The piece is about how the Internet has changed foreign reporting. Gone are the days when a reporter would file a piece, wait weeks for it to appear in print in his host country, and then move on to another topic. The Internet makes each story instantaneously accessible everywhere. This has changed reporting, perhaps for the worse.
One paragraph struck me to the core. It was about how the Internet can dumb down reporting and writing. Why? The Internet is a mirror: it is hard, sometimes, to avoid your own reflection.

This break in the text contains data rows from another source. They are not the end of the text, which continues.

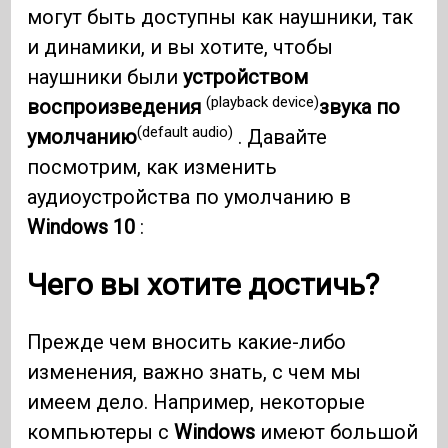
могут быть доступны как наушники, так
и динамики, и вы хотите, чтобы
наушники были
устройством
(playback device)
воспроизведения
звука по
(default audio)
умолчанию
. Давайте
посмотрим, как изменить
аудиоустройства по умолчанию в
Windows 10
:
Чего вы хотите достичь?
Прежде чем вносить какие-либо
изменения, важно знать, с чем мы
имеем дело. Например, некоторые
компьютеры с
Windows
имеют большой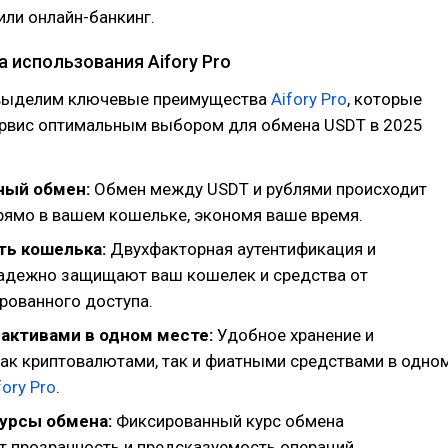
или онлайн-банкинг.
 использования Aifory Pro
 выделим ключевые преимущества
Aifory Pro
, которые
ервис оптимальным выбором для обмена USDT в 2025
ный обмен:
Обмен между USDT и рублями происходит
рямо в вашем кошельке, экономя ваше время.
ть кошелька:
Двухфакторная аутентификация и
адежно защищают ваш кошелек и средства от
рованного доступа.
активами в одном месте:
Удобное хранение и
как криптовалютами, так и фиатными средствами в одно
fory Pro
.
урсы обмена:
Фиксированный курс обмена
т прозрачность и предсказуемость операций.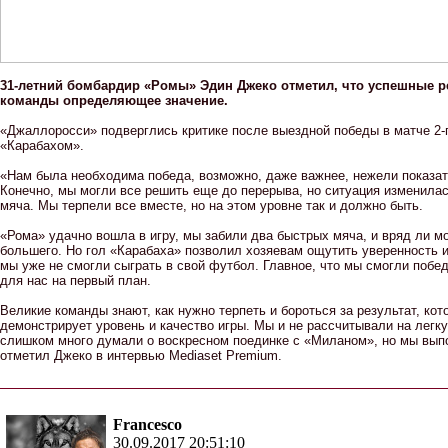
31-летний бомбардир «Ромы» Эдин Джеко отметил, что успешные р
команды определяющее значение.
«Джаллоросси» подверглись критике после выездной победы в матче 2-г
«Карабахом».
«Нам была необходима победа, возможно, даже важнее, нежели показа
Конечно, мы могли все решить еще до перерыва, но ситуация изменила
мяча. Мы терпели все вместе, но на этом уровне так и должно быть.
«Рома» удачно вошла в игру, мы забили два быстрых мяча, и вряд ли 
большего. Но гол «Карабаха» позволил хозяевам ощутить уверенность и
мы уже не смогли сыграть в свой футбол. Главное, что мы смогли побед
для нас на первый план.
Великие команды знают, как нужно терпеть и бороться за результат, кот
демонстрирует уровень и качество игры. Мы и не рассчитывали на легку
слишком много думали о воскресном поединке с «Миланом», но мы вып
отметил Джеко в интервью Mediaset Premium.
Francesco
30.09.2017 20:51:10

"[I]n this new world it is easy to become addicted to the debate one stirs. The 'most e-mailed' lists, the blogs, the online comments -- these can tempt one to write what draws the most praise or at least the most noise." It can also become a source of great distraction, yielding a hermetically sealed world of fragmented images.
I have been writing opinion pieces for the past eight and one-half years. I write a weekly column for the Connecticut Law Tribune. Since early 2005, I've been on and off the blawgosphere. One rule I've learned the hard way is to avoid entangling debates with other bloggers.

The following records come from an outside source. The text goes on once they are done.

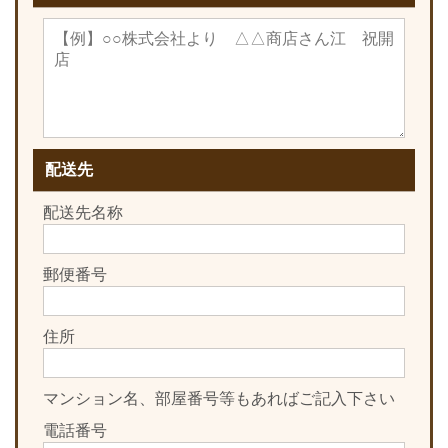
配送先
配送先名称
郵便番号
住所
マンション名、部屋番号等もあればご記入下さい
電話番号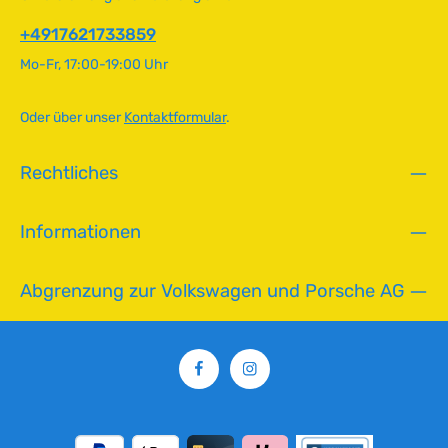
v
daher nur eine Orientierungshilfe. Technische Daten
e
+4917621733859
HerkunftslandChina Original VW-Nummer111953513C
r
QualitätB
Mo-Fr, 17:00-19:00 Uhr
f
ü
g
Oder über unser
Kontaktformular
.
b
a
Rechtliches
r
,
L
Informationen
i
e
f
Abgrenzung zur Volkswagen und Porsche AG
e
r
z
e
i
t
: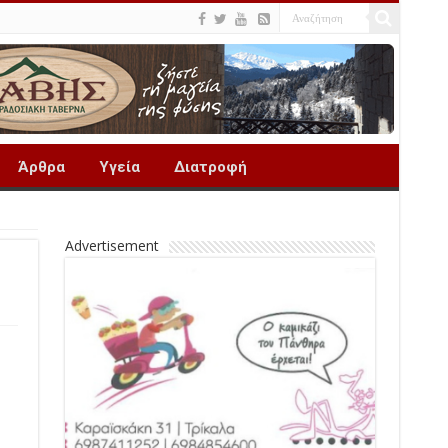
Άρθρα
Υγεία
Διατροφή
Advertisement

When I first started writing columns for a legal newspaper, the reaction was immediate and powerful. There were nasty letters to the editor; members of the paper's advisory board resigned in protest; and, the state's judiciary cancelled subscriptions to the paper in the state's law libraries. I took a perverse sort of pleasure in all this. But when I read the comments people wrote, I was invariably hurt, angered or mystified. I'd find myself writing responses to them. And in so doing, I'd lose my focus; my voice became a mere bark. I resolved early on not to read letters and comments. My simple rule is to thank people for reading and move on.
It is a rule I did not follow as a blogger, and it led me to leave the blawgosphere for a spell. I developed a fascination with the number of folks who read my page, and I started to wonder whether I could increase readership. I noticed that some pages linked to scores of other pages and engaged in something like a running debate with each person writing comments. I tossed a few bombs into the ether, provoking debates about topics in response to what I read elsewhere. The result was mere tedium for me, and I suspect, my readers. Indeed, one churlish cur took the time to figure out I Google my name regularly; he reported this as if it were a revelation.
People write for all sorts of reason. Some want to be popular. Others write with the hope of changing the opinion of others. I write because I enjoy expression and find the discipline bracing: If I focus on something for a spell, I find the object no longer enslaves. Once placed in perspective I am freed from thralldom and remain master of my own small realm.
From time to time, I am accused of being a bad sport on the Internet. I don't link to others enough. I don't respond to comments. I am not a good citizen. Guilty as charged, I say. I don't play well with others. I know that, and now, thanks to the Times, I know the fault is not entirely a shortcoming peculiar to me.